Three days before the start of the 2012 Worldwide Developers Conference (WWDC) in San Francisco, a new report from KGI Securities analyst Ming-Chi Kuo claims Apple will unveil a brand-new Mac notebook equipped with a Retina Display, which is simply being referred to as "MacBook." The computer will reportedly be offered alongside the updated MacBook Pro, MacBook Air, iMac and Mac Pro models set to debut next week.
Kuo also added in her report that Apple plans to discontinue the 17-inch MacBook Pro model in 2012, since that particular model only made up about 1 percent of Apple's entire notebook sales.
"We expect Apple to unveil a new MacBook series independent from the MacBook Air and MacBook Pro lines Worldwide Developers Conference (WWDC) in June," Kuo said. "We expect the new MacBook to have the following features: (1) Basic 13" model to be priced at US $1,199; (2) No disc drive; (3) To come in both SSD and HDD; (4) Lighter and slimmer than MacBook Pro, with equal computing power; [and] (5) Retinal display with tapered edge, larger battery capacity."
A new "MacBook" would give Apple a total of six notebook models to unveil at WWDC, including two new MacBook Pros, two new MacBook Airs, and now two models of this new "MacBook" model.
Kuo's prediction aligns well with a photo leaked to Chinese forum Weiphone on June 5, which included the entire specifications of a new 13.3-inch MacBook model. The photo revealed that the laptop included one of Intel's new 2.5 GHz Ivy Bridge processors, along with an improved Intel HD Graphics 4000 GPU, Bluetooth 4.0 (a.k.a. "Smart Bluetooth"), and USB 3.0. The computer also featured many of the same specs from the current line of MacBook Pros, including 4 GB of memory, a 500 GB hard drive that runs at 5,400 rpm, an 8x slot-loading SuperDrive, and a ThunderBolt port (whether or not it's for the second-generation of Thunderbolt, "Cactus Ridge," is unclear).

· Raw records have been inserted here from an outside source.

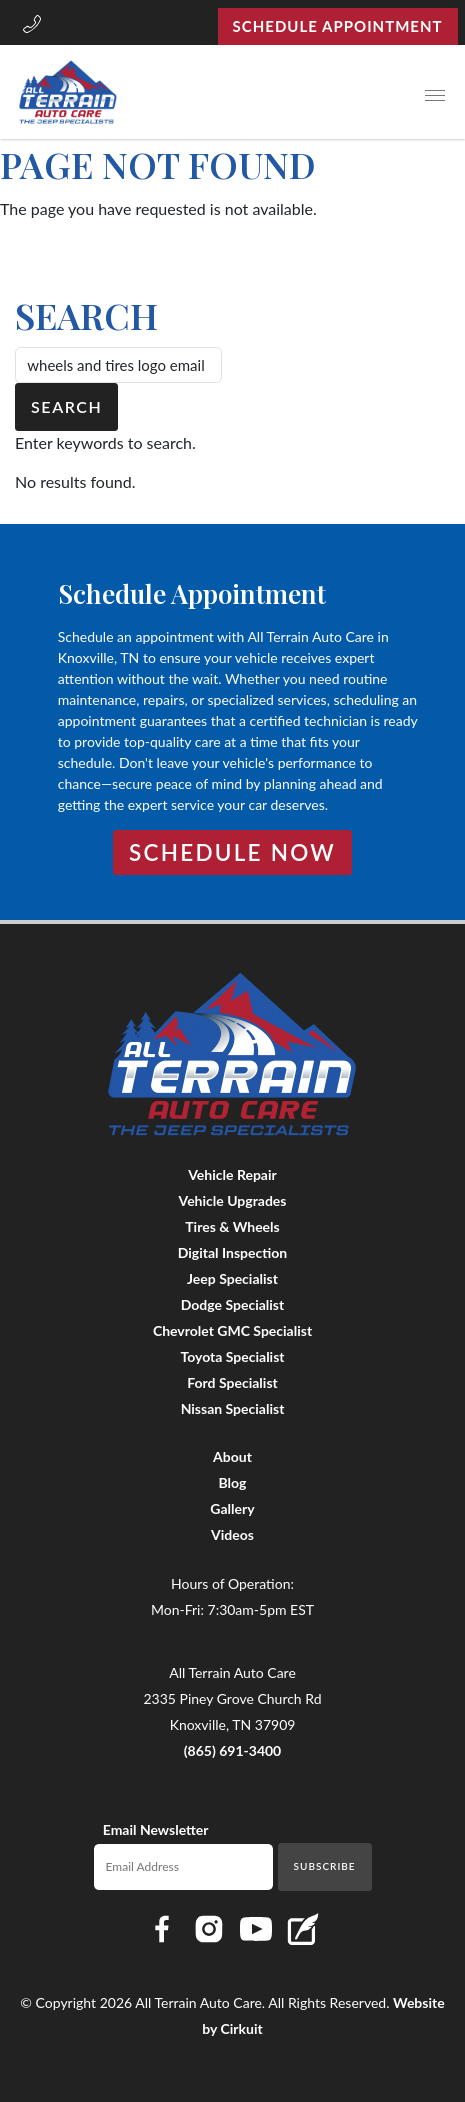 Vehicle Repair (232, 1174)
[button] (32, 26)
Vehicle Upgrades (233, 1200)
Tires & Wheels (232, 1226)
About (232, 1456)
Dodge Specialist (232, 1304)
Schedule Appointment (338, 26)
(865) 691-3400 (233, 1750)
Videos (232, 1534)
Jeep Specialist (232, 1278)
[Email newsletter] (183, 1867)
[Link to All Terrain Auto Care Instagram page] (209, 1929)
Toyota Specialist (232, 1356)
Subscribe (325, 1866)
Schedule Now (232, 852)
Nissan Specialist (233, 1408)
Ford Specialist (232, 1382)
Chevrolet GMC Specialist (232, 1330)
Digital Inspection (232, 1252)
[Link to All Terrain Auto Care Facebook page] (162, 1929)
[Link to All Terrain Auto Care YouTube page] (256, 1929)
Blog (233, 1482)
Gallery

The only difference between the leaked photo and Kuo's report is the display. The photo on Weiphone said the mystery laptop featured the same 1280 x 800 pixel display as the current line of MacBook Pros, but Kuo said that the computers would have a Retina Display -- a display where the pixels are packed so close together, the human eye cannot distinguish them -- which would likely support a resolution of 2800 x 1800 pixels. This Retina Display rumor was also backed by sources from Apple's supply chains in Asia.
"While the prevailing MacBook models have displays with resolutions ranging from 1680 x 1050 to 1280 x 800, the ultra-high resolution for the new MacBook Pro will further differentiate Apple's products from other brands," the sources said.
Does This Computer Exist?
Though a few sources suggest this new "MacBook" exists, this exact configuration was not found on a convincing list of parts and accessories that were leaked earlier this week, all of which will reportedly be unveiled next week at WWDC.
The list included 13 "standalone kits" or accessories, as well as 14 new Mac products, including a new AirPort Express, new MacBook Pro and MacBook Air laptops, as well as new iMac and Mac Pro desktops. Kuo believes that Apple will introduce the new MacBook this year, but it will simplify its notebook lines next year to merge the MacBook Pro with the new "MacBook," leaving just four models: 11-inch and 13-inch MacBook Airs, and 13-inch and 15-inch MacBooks.
While "going Retina" across all Macs would confirm Apple's move to HiDPI, very few sources have mentioned manufactured displays of such a high resolution. There's a chance Apple will enhance the screens, but maybe not to a "Retina" degree.
But in general, it would make little sense for Apple to introduce a new computer line only to merge it with the MacBook Pro line next year. If that were the case, Apple should just remove the "Pro" label from its MacBooks and give them all Retina Displays. Apple knows there's no advantage to offering many competing laptop models, which is why the company only releases one iPhone and iPad model with a few configurations at a time.
Even though Kuo's report should be taken with a grain of salt, Kuo has provided reliable reports in the past. She was the first to accurately outline and describe the redesign to the MacBook Air, including its 11-inch model, and her claims are definitely worth some consideration, or at least a discussion.